I'd love to adopt this for all my development (which I currently do using rented cloud instances, so I'm pretty comfortable with the remote development paradigm). I'm especially excited about the snapshot/clone pattern, and have (this past week) been researching solutions for exactly this problem.
Hope you launch multiple regions for this ASAP. Will be watching.
Would I think of this as an EC2 instance which automatically and quickly scales to zero, with pricing only for resources consumed? (CPU and RAM when up, and disk all the time?)
It's a fast starting and fast pausing persistent VM, with a ton of built in developer tools (including a preconfigured Claude Code) and an extra JSON API for executing commands within it so you can treat it as a sandbox.
You may find my writeup here useful: https://simonwillison.net/2026/Jan/9/sprites-dev/
This is needed for sandboxes if you don't want to throw them away and start over when something goes wrong.
With sprites.dev you can create an additional checkpoint and then turn Claude Code (or your preferred agent) loose to do anything. Even if it burns down the sandbox you can just restore a checkpoint in about a second.
I really hate that modern development means not having persistent disk. I’m glad there are new options coming out which let you do this in and easier way than managing my own EC2 instances!

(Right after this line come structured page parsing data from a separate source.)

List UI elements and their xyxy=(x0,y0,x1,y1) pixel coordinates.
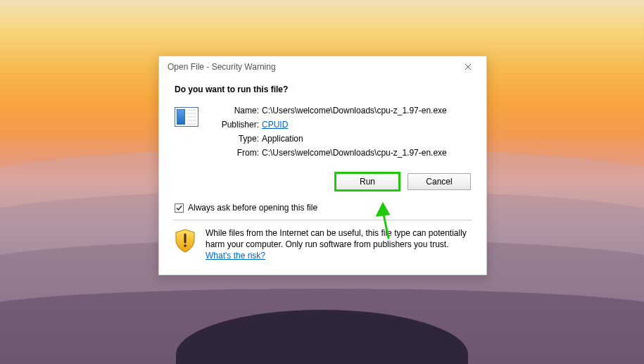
dialog-titlebar[interactable]: Open File - Security Warning xyxy=(159,56,486,77)
whats-the-risk-link[interactable]: What's the risk? xyxy=(206,251,265,261)
from-label: From: xyxy=(213,148,262,158)
close-button[interactable] xyxy=(454,57,482,77)
publisher-link[interactable]: CPUID xyxy=(262,120,288,130)
from-value: C:\Users\welcome\Downloads\cpu-z_1.97-en… xyxy=(262,148,447,158)
security-warning-dialog: Open File - Security Warning Do you want… xyxy=(158,56,487,275)
desktop-wallpaper: Open File - Security Warning Do you want… xyxy=(0,0,644,364)
checkmark-icon xyxy=(175,204,183,212)
application-icon xyxy=(175,107,198,127)
run-button[interactable]: Run xyxy=(336,173,399,190)
dialog-title: Open File - Security Warning xyxy=(168,62,454,72)
cancel-button[interactable]: Cancel xyxy=(408,173,471,190)
svg-point-0 xyxy=(184,244,187,247)
divider xyxy=(173,220,472,220)
publisher-value: CPUID xyxy=(262,120,447,130)
type-label: Type: xyxy=(213,134,262,144)
warning-shield-icon xyxy=(175,229,196,253)
dialog-prompt: Do you want to run this file? xyxy=(175,84,472,94)
type-value: Application xyxy=(262,134,447,144)
file-metadata: Name: C:\Users\welcome\Downloads\cpu-z_1… xyxy=(213,104,447,158)
always-ask-checkbox[interactable] xyxy=(175,203,184,213)
publisher-label: Publisher: xyxy=(213,120,262,130)
warning-body: While files from the Internet can be use… xyxy=(206,228,467,249)
name-label: Name: xyxy=(213,106,262,115)
warning-text: While files from the Internet can be use… xyxy=(206,227,472,262)
name-value: C:\Users\welcome\Downloads\cpu-z_1.97-en… xyxy=(262,106,447,115)
close-icon xyxy=(465,63,472,70)
always-ask-row[interactable]: Always ask before opening this file xyxy=(175,203,472,213)
always-ask-label: Always ask before opening this file xyxy=(188,203,317,213)
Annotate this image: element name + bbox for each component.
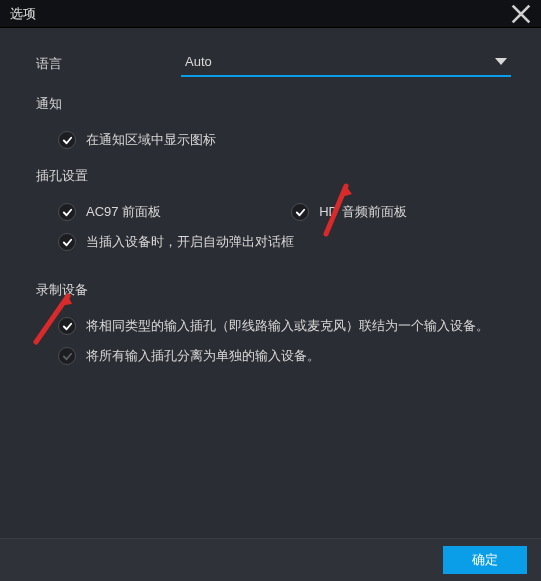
- close-icon[interactable]: [511, 4, 531, 24]
- option-group-same-type[interactable]: 将相同类型的输入插孔（即线路输入或麦克风）联结为一个输入设备。: [36, 311, 511, 341]
- chevron-down-icon: [495, 58, 507, 65]
- option-label: HD 音频前面板: [319, 203, 406, 221]
- checkbox-icon[interactable]: [58, 233, 76, 251]
- checkbox-icon[interactable]: [291, 203, 309, 221]
- footer-bar: 确定: [0, 538, 541, 581]
- option-ac97[interactable]: AC97 前面板: [36, 197, 161, 227]
- content-area: 语言 Auto 通知 在通知区域中显示图标 插孔设置 AC97 前面板: [0, 28, 541, 538]
- section-jack: 插孔设置: [36, 167, 511, 185]
- titlebar: 选项: [0, 0, 541, 28]
- option-separate-jacks[interactable]: 将所有输入插孔分离为单独的输入设备。: [36, 341, 511, 371]
- option-label: 当插入设备时，开启自动弹出对话框: [86, 233, 294, 251]
- language-value: Auto: [185, 54, 212, 69]
- checkbox-icon[interactable]: [58, 317, 76, 335]
- option-auto-popup[interactable]: 当插入设备时，开启自动弹出对话框: [36, 227, 511, 257]
- language-select[interactable]: Auto: [181, 50, 511, 77]
- checkbox-icon[interactable]: [58, 131, 76, 149]
- option-show-tray-icon[interactable]: 在通知区域中显示图标: [36, 125, 511, 155]
- option-label: 将所有输入插孔分离为单独的输入设备。: [86, 347, 320, 365]
- section-recording: 录制设备: [36, 281, 511, 299]
- section-notification: 通知: [36, 95, 511, 113]
- checkbox-icon[interactable]: [58, 203, 76, 221]
- window-title: 选项: [10, 5, 36, 23]
- option-label: 将相同类型的输入插孔（即线路输入或麦克风）联结为一个输入设备。: [86, 317, 489, 335]
- checkbox-icon[interactable]: [58, 347, 76, 365]
- option-hd-audio[interactable]: HD 音频前面板: [269, 197, 406, 227]
- language-row: 语言 Auto: [36, 50, 511, 77]
- option-label: AC97 前面板: [86, 203, 161, 221]
- language-label: 语言: [36, 55, 181, 73]
- ok-button[interactable]: 确定: [443, 546, 527, 574]
- option-label: 在通知区域中显示图标: [86, 131, 216, 149]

So let's say sprite is my building/dev ground floor. I get my thing/app to where I want it, but at the end of the day I think my thing/app is so awesome that it should be a production app for the whole world, and, I want to actually deploy it on fly, say.
Have you guys thought about that workflow, and what it might take to push button/migrate a sprite app over to fly?
Also, any plans for GPU sprites?
I don't think we're going to do anything new with GPUs any time soon.